[Input material Boundary: Start]
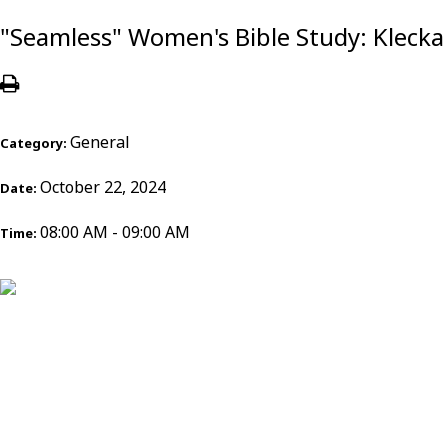
"Seamless" Women's Bible Study: Klecka
General
Category:
October 22, 2024
Date:
08:00 AM - 09:00 AM
Time:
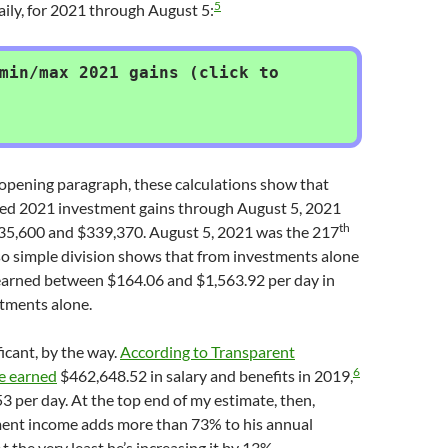
5
aily, for 2021 through August 5:
min/max 2021 gains (click to
 opening paragraph, these calculations show that
ed 2021 investment gains through August 5, 2021
th
5,600 and $339,370. August 5, 2021 was the 217
 so simple division shows that from investments alone
arned between $164.06 and $1,563.92 per day in
tments alone.
ificant, by the way.
According to Transparent
6
e earned
$462,648.52 in salary and benefits in 2019,
3 per day. At the top end of my estimate, then,
ent income adds more than 73% to his annual
 the very least he’s increasing it by 13%.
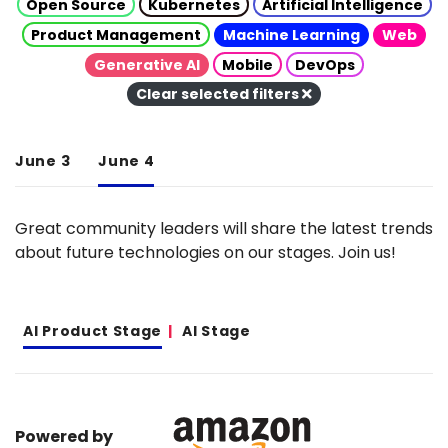
Open Source
Kubernetes
Artificial Intelligence
Product Management
Machine Learning
Web
Generative AI
Mobile
DevOps
Clear selected filters
June 3
June 4
Great community leaders will share the latest trends
about future technologies on our stages. Join us!
AI Product Stage
AI Stage
Powered by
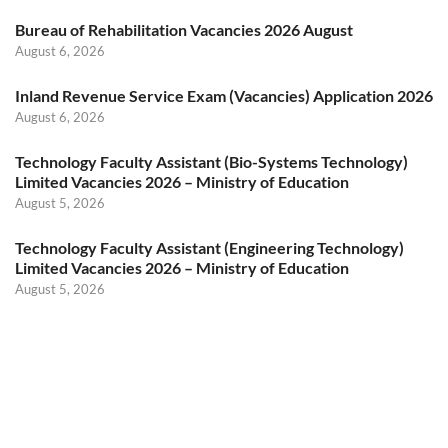
Bureau of Rehabilitation Vacancies 2026 August
August 6, 2026
Inland Revenue Service Exam (Vacancies) Application 2026
August 6, 2026
Technology Faculty Assistant (Bio-Systems Technology)
Limited Vacancies 2026 – Ministry of Education
August 5, 2026
Technology Faculty Assistant (Engineering Technology)
Limited Vacancies 2026 – Ministry of Education
August 5, 2026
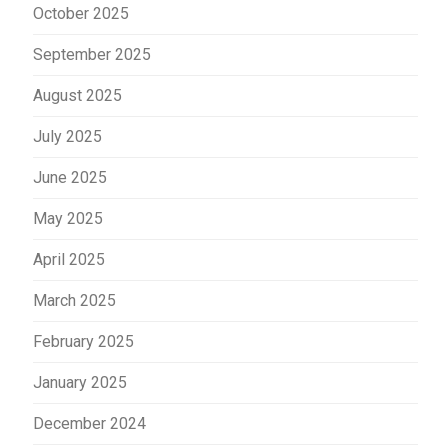
October 2025
September 2025
August 2025
July 2025
June 2025
May 2025
April 2025
March 2025
February 2025
January 2025
December 2024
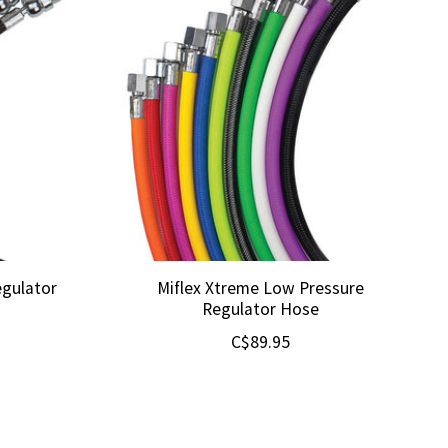
egulator
Miflex Xtreme Low Pressure
Regulator Hose
C$89.95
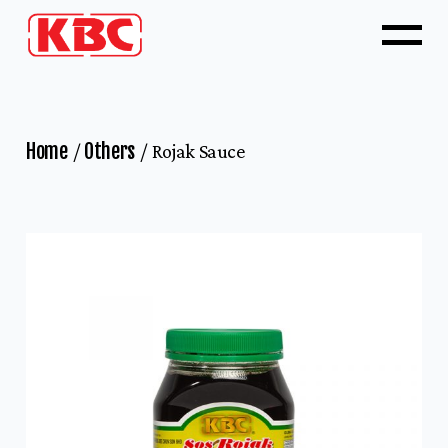
Home
Others
Rojak Sauce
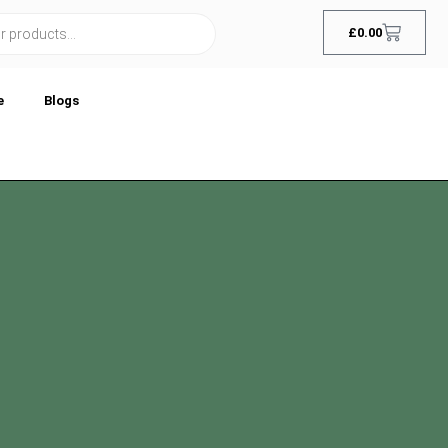
£
0.00
e
Blogs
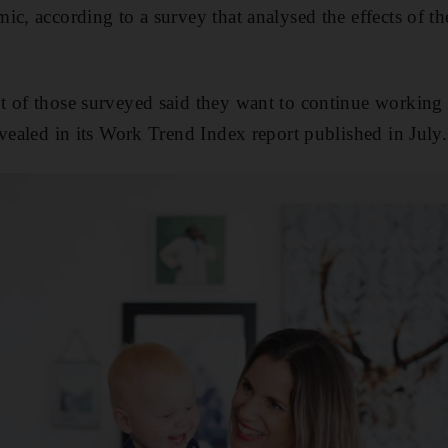
ic, according to a survey that analysed the effects of 
 of those surveyed said they want to continue working 
evealed in its Work Trend Index report published in July.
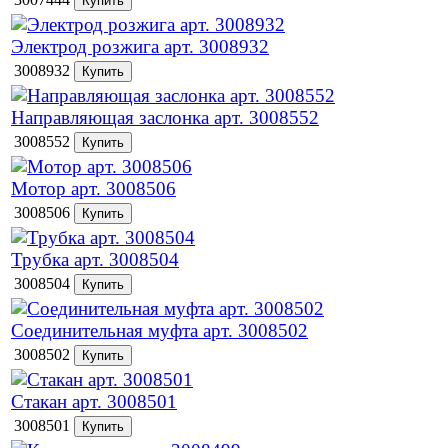
Электрод розжига арт. 3008932
3008932
Направляющая заслонка арт. 3008552
3008552
Мотор арт. 3008506
3008506
Трубка арт. 3008504
3008504
Соединительная муфта арт. 3008502
3008502
Стакан арт. 3008501
3008501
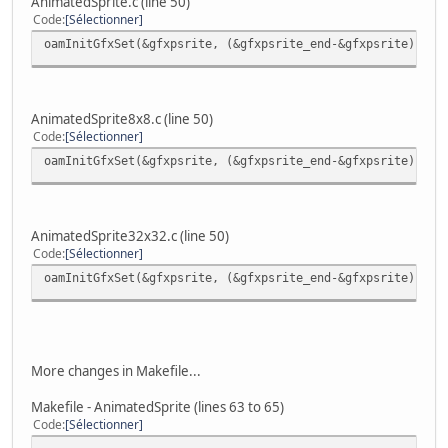
AnimatedSprite.c (line 50)
Code
Sélectionner
oamInitGfxSet(&gfxpsrite, (&gfxpsrite_end-&gfxpsrite), &p
AnimatedSprite8x8.c (line 50)
Code
Sélectionner
oamInitGfxSet(&gfxpsrite, (&gfxpsrite_end-&gfxpsrite), &p
AnimatedSprite32x32.c (line 50)
Code
Sélectionner
oamInitGfxSet(&gfxpsrite, (&gfxpsrite_end-&gfxpsrite), &p
More changes in Makefile...
Makefile - AnimatedSprite (lines 63 to 65)
Code
Sélectionner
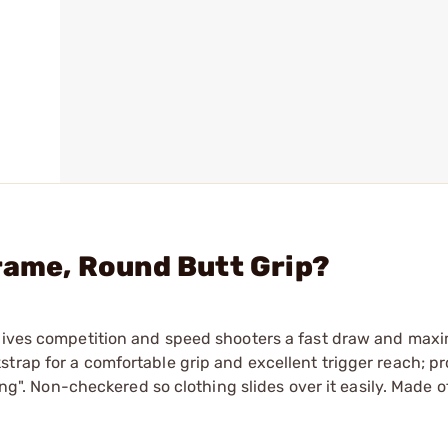
Frame, Round Butt Grip?
 gives competition and speed shooters a fast draw and max
trap for a comfortable grip and excellent trigger reach; pr
ing". Non-checkered so clothing slides over it easily. Made o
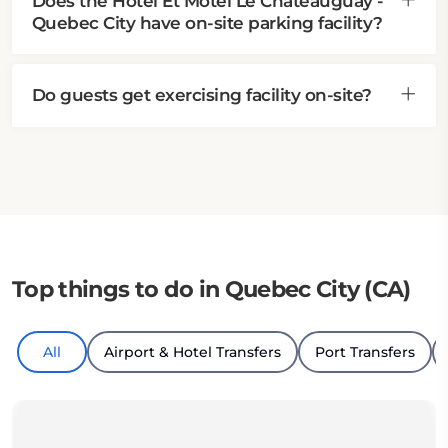
Does the Hotel Et Motel Le Chateauguay -
Quebec City have on-site parking facility?
Do guests get exercising facility on-site?
Top things to do in Quebec City (CA)
All
Airport & Hotel Transfers
Port Transfers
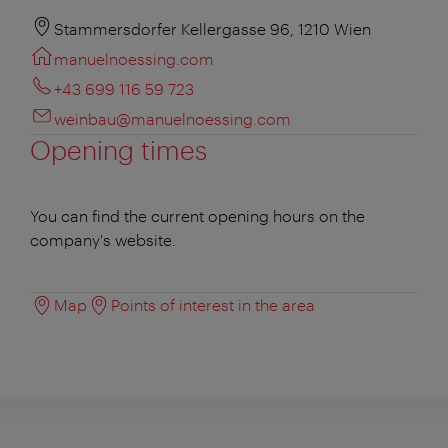
Stammersdorfer Kellergasse 96, 1210 Wien
manuelnoessing.com
+43 699 116 59 723
weinbau@manuelnoessing.com
Opening times
You can find the current opening hours on the
company's website.
Map
Points of interest in the area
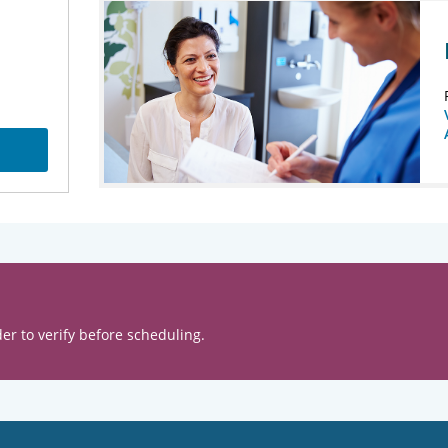
er to verify before scheduling.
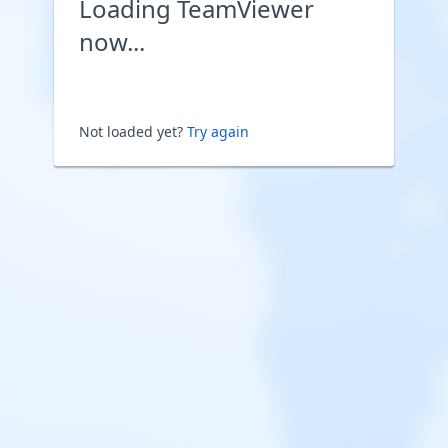
Loading TeamViewer
now...
Not loaded yet?
Try again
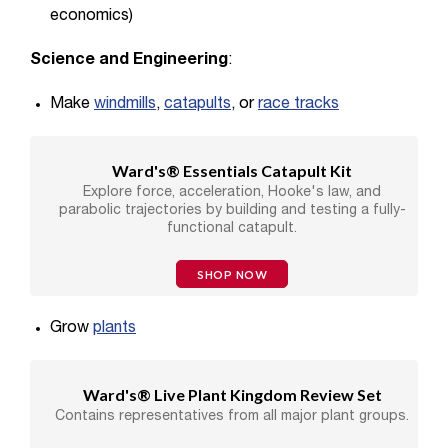
economics)
Science and Engineering
:
Make
windmills
,
catapults
, or
race tracks
Ward's® Essentials Catapult Kit
Explore force, acceleration, Hooke's law, and
parabolic trajectories by building and testing a fully-
functional catapult.
SHOP NOW
Grow
plants
Ward's® Live Plant Kingdom Review Set
Contains representatives from all major plant groups.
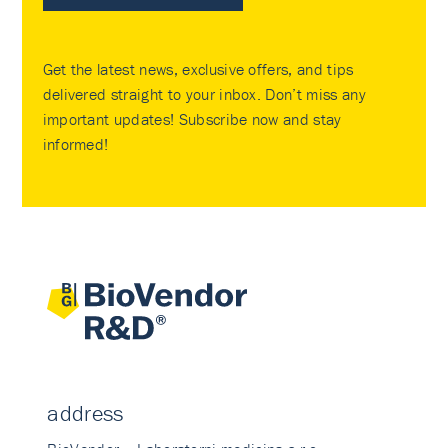
Get the latest news, exclusive offers, and tips
delivered straight to your inbox. Don’t miss any
important updates! Subscribe now and stay
informed!
address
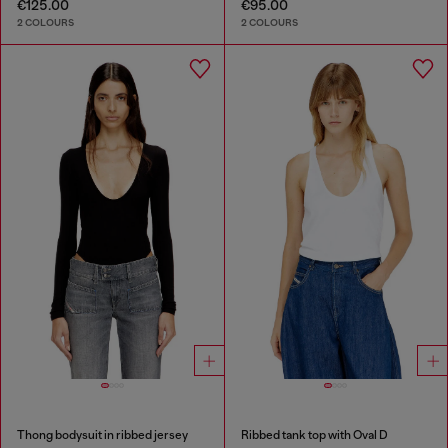
€125.00
€95.00
2 COLOURS
2 COLOURS
Thong bodysuit in ribbed jersey
Ribbed tank top with Oval D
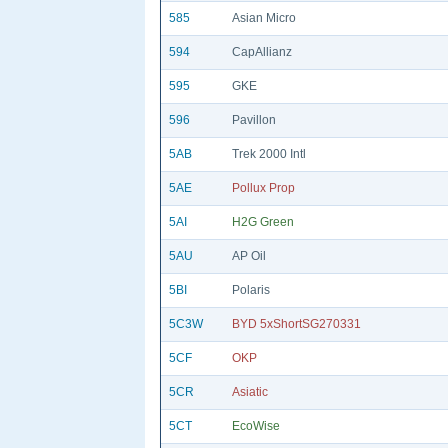
585
Asian Micro
594
CapAllianz
595
GKE
596
Pavillon
5AB
Trek 2000 Intl
5AE
Pollux Prop
5AI
H2G Green
5AU
AP Oil
5BI
Polaris
5C3W
BYD 5xShortSG270331
5CF
OKP
5CR
Asiatic
5CT
EcoWise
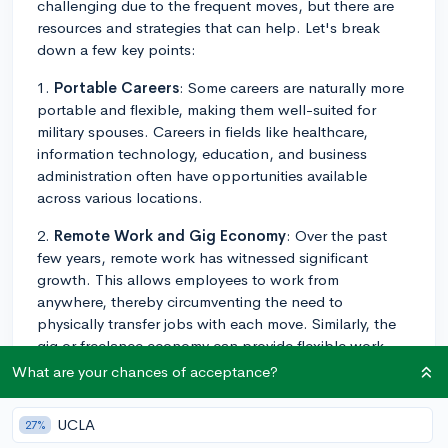
challenging due to the frequent moves, but there are
resources and strategies that can help. Let's break
down a few key points:
1.
Portable Careers
: Some careers are naturally more
portable and flexible, making them well-suited for
military spouses. Careers in fields like healthcare,
information technology, education, and business
administration often have opportunities available
across various locations.
2.
Remote Work and Gig Economy
: Over the past
few years, remote work has witnessed significant
growth. This allows employees to work from
anywhere, thereby circumventing the need to
physically transfer jobs with each move. Similarly, the
gig or freelance economy can provide flexible work
options.
What are your chances of acceptance?
3.
Military Spouse Employment Partnership (MSEP)
:
UCLA
27%
This is an employment and career partnership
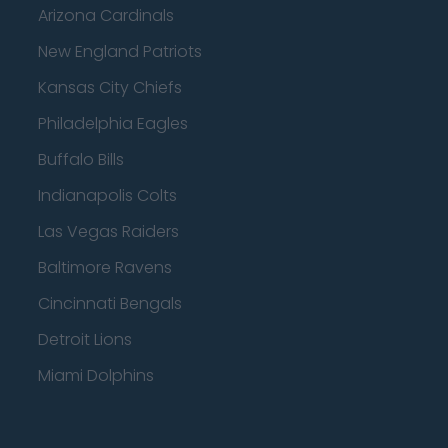
Arizona Cardinals
New England Patriots
Kansas City Chiefs
Philadelphia Eagles
Buffalo Bills
Indianapolis Colts
Las Vegas Raiders
Baltimore Ravens
Cincinnati Bengals
Detroit Lions
Miami Dolphins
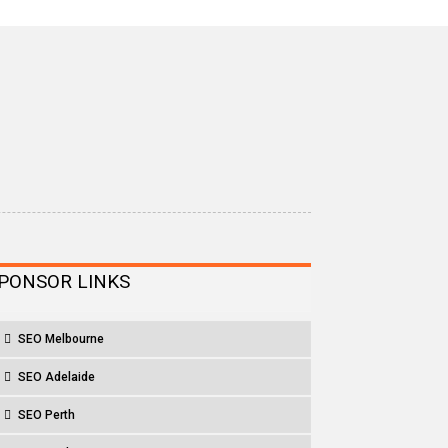
PONSOR LINKS
SEO Melbourne
SEO Adelaide
SEO Perth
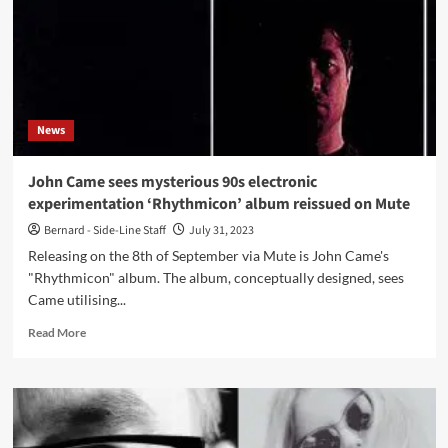
Miller
was
an
exciting
treat
says
News
Jean-
Marc
Lederman
John Came sees mysterious 90s electronic
experimentation ‘Rhythmicon’ album reissued on Mute
Bernard - Side-Line Staff
July 31, 2023
Releasing on the 8th of September via Mute is John Came's
"Rhythmicon" album. The album, conceptually designed, sees
Came utilising...
Read
Read More
more
about
John
Came
sees
mysterious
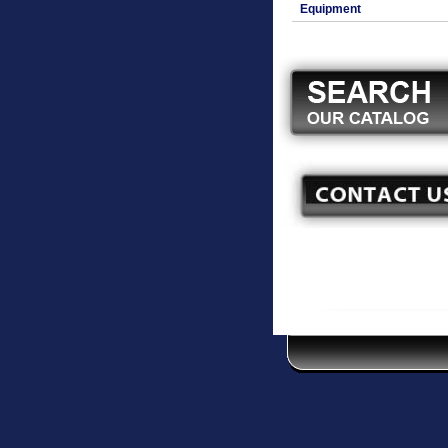
Equipment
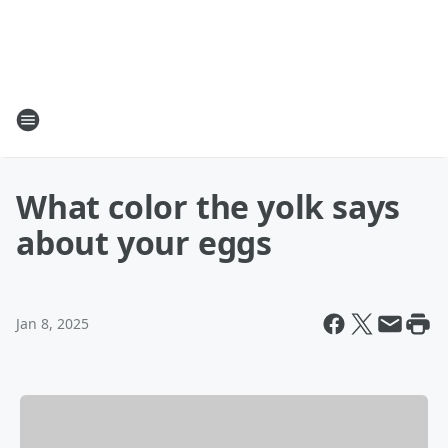
What color the yolk says
about your eggs
Jan 8, 2025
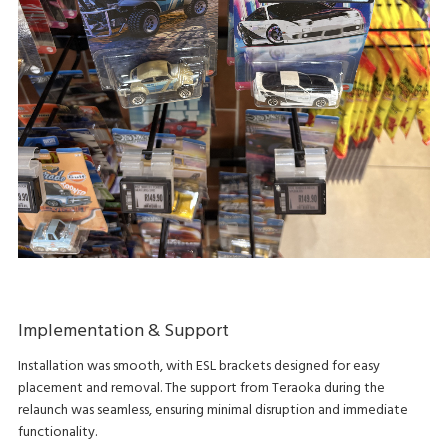
Implementation & Support
Installation was smooth, with ESL brackets designed for easy
placement and removal. The support from Teraoka during the
relaunch was seamless, ensuring minimal disruption and immediate
functionality.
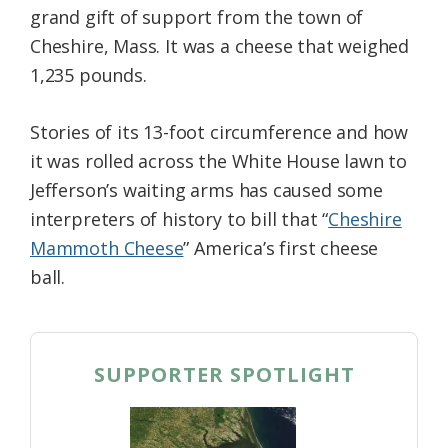
grand gift of support from the town of
Federation
Cheshire, Mass. It was a cheese that weighed
1,235 pounds.
Stories of its 13-foot circumference and how
it was rolled across the White House lawn to
Jefferson’s waiting arms has caused some
interpreters of history to bill that “
Cheshire
Mammoth Cheese
” America’s first cheese
ball.
SUPPORTER SPOTLIGHT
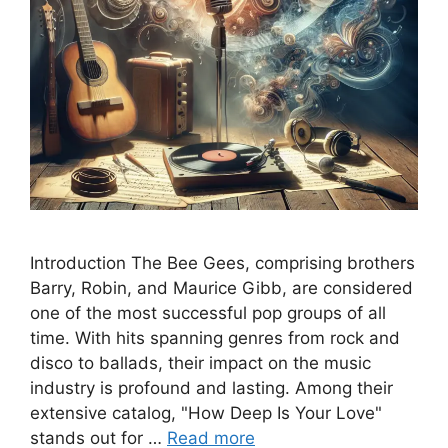
Introduction The Bee Gees, comprising brothers
Barry, Robin, and Maurice Gibb, are considered
one of the most successful pop groups of all
time. With hits spanning genres from rock and
disco to ballads, their impact on the music
industry is profound and lasting. Among their
extensive catalog, "How Deep Is Your Love"
stands out for …
Read more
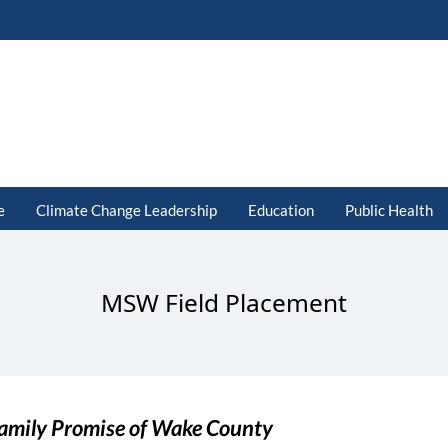
e
Climate Change Leadership
Education
Public Health
MSW Field Placement
amily Promise of Wake County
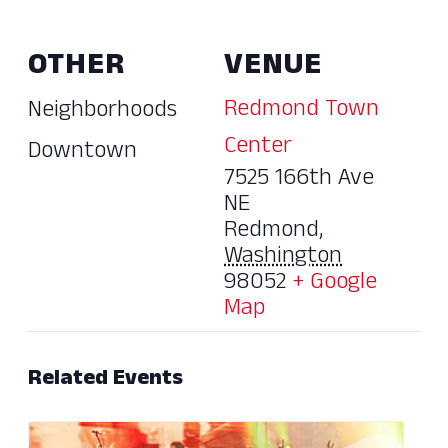
OTHER
VENUE
Redmond Town
Neighborhoods
Center
Downtown
7525 166th Ave
NE
Redmond
,
Washington
98052
+ Google
Map
Related Events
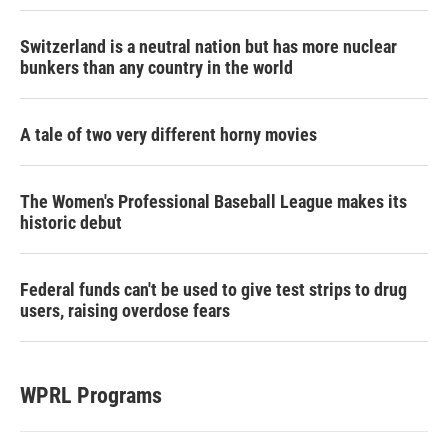
Switzerland is a neutral nation but has more nuclear
bunkers than any country in the world
A tale of two very different horny movies
The Women's Professional Baseball League makes its
historic debut
Federal funds can't be used to give test strips to drug
users, raising overdose fears
WPRL Programs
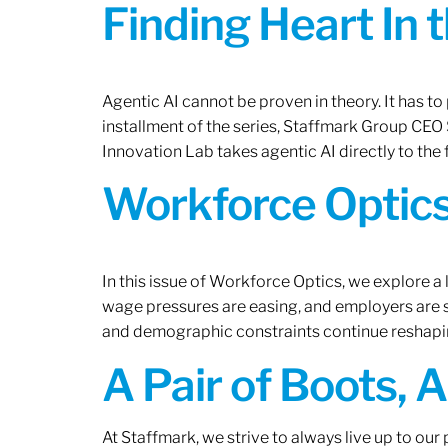
Finding Heart In 
Agentic AI cannot be proven in theory. It has to p
installment of the series, Staffmark Group CE
Innovation Lab takes agentic AI directly to the f
Workforce Optics
In this issue of Workforce Optics, we explore a 
wage pressures are easing, and employers are sh
and demographic constraints continue reshapi
A Pair of Boots, 
At Staffmark, we strive to always live up to ou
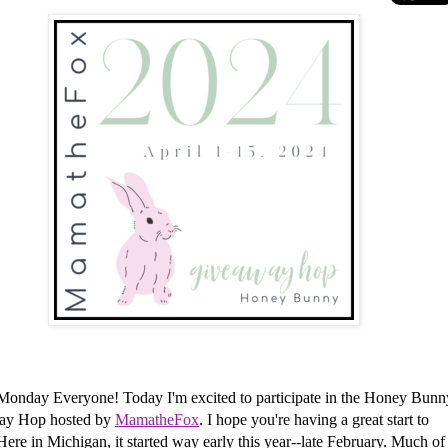
Monday Everyone!
Today I'm excited to participate in the Honey Bunn
ay Hop hosted by
MamatheFox
. I hope you're having a great start to
Here in Michigan, it started way early this year--late February. Much of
[Input material Boundary: End]
Work order:
Pictures excluded, transcribe the listing above exactly from the line with "Bernard - Side-Line Staff" through the line with "relaunch was seamless, ensuring", and no further.

Answer to the problem:
Bernard - Side-Line Staff
July 31, 2023
Releasing on the 8th of September via Mute is John Came's
"Rhythmicon" album. The album, conceptually designed, sees
Came utilising...
Read
Read More
more
about
John
Came
sees
mysterious
Equipment
What color the yolk says
about your eggs
Jan 8, 2025
Implementation & Support
Installation was smooth, with ESL brackets designed for easy
placement and removal. The support from Teraoka during the
relaunch was seamless, ensuring minimal disruption and immediate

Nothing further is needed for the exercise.